The protective effect of HLA-B*57 alleles on HIV viral control has been consistently reported in both African and white populations [6–9]. However, the prevalence of HLA-B*57 alleles differs among ethnic groups, being expressed in 7–9% of Africans, in 5–7% of whites, but in less than 3% of Asians [1,10].

HLA-B*27 has also been identified as a protective allele in white populations [9,11] and HLA-B*58:02 as a disease-susceptible allele in African populations [6,8]. HLA alleles have also been classified into HLA supertypes according to the common structure of anchor positions [12,13], and the influence of these supertypes on clinical outcome has been described. For instance, the advantage of supertype B58s and B62s and disadvantage of B07s and B44s for viral control among African and white cohorts have been reported [14–16]. However, the impact of HLA supertypes for HIV viral control among Asians has not yet been investigated.
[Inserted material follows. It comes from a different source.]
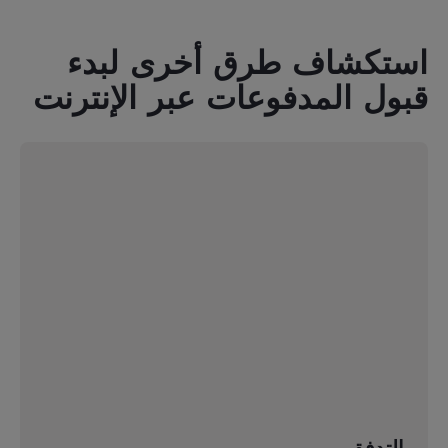
استكشاف طرق أخرى لبدء
قبول المدفوعات عبر الإنترنت
التدفق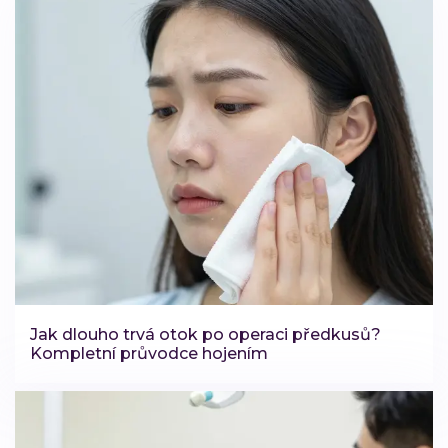
Jak dlouho trvá otok po operaci předkusů?
Kompletní průvodce hojením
Recently, a European ancestry genome-wide association study (GWAS) reported the significant association between sequence variants at HLA residue 97 and HIV viral control [17,18]: Arg (R) at residue 97 affected peptide binding together with the surrounding Ser (S) at residue 116, allowing flexibility of R97 and subsequent binding of various peptides [19]. It is proposed that such flexibility at the HLA binding groove may increase self-peptide binding at the thymic level and in turn reduces the T-cell receptor (TCR) repertoire subsequently available for virus-specific T-cell responses [20], leading to a higher chance of viral escape mutations with higher viral set points [20–22]. The evaluation of single HLA amino acid variants on structural change or flexibility can also be analyzed by molecular dynamics modeling using three-dimensional crystal structure data, as developed for analysis of drug resistance and peptide–ligand interactions [23–25].
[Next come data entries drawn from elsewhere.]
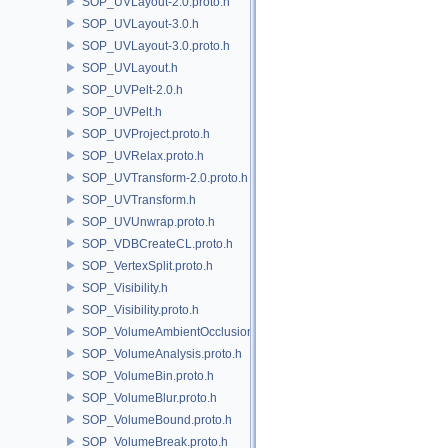
SOP_UVLayout-2.0.proto.h
SOP_UVLayout-3.0.h
SOP_UVLayout-3.0.proto.h
SOP_UVLayout.h
SOP_UVPelt-2.0.h
SOP_UVPelt.h
SOP_UVProject.proto.h
SOP_UVRelax.proto.h
SOP_UVTransform-2.0.proto.h
SOP_UVTransform.h
SOP_UVUnwrap.proto.h
SOP_VDBCreateCL.proto.h
SOP_VertexSplit.proto.h
SOP_Visibility.h
SOP_Visibility.proto.h
SOP_VolumeAmbientOcclusion.proto.h
SOP_VolumeAnalysis.proto.h
SOP_VolumeBin.proto.h
SOP_VolumeBlur.proto.h
SOP_VolumeBound.proto.h
SOP_VolumeBreak.proto.h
We here analyze the impact of HLA class I molecules on immune control of HIV in a study cohort in Thailand using a combination of statistical and molecular dynamics modeling approaches. Our objective was to identify protective HLA alleles in HIV-infected Asians, in whom HLA-B*57 prevalence is lower than other ethnic groups and HIV-1 CRF01_AE is the dominant circulating subtype of virus.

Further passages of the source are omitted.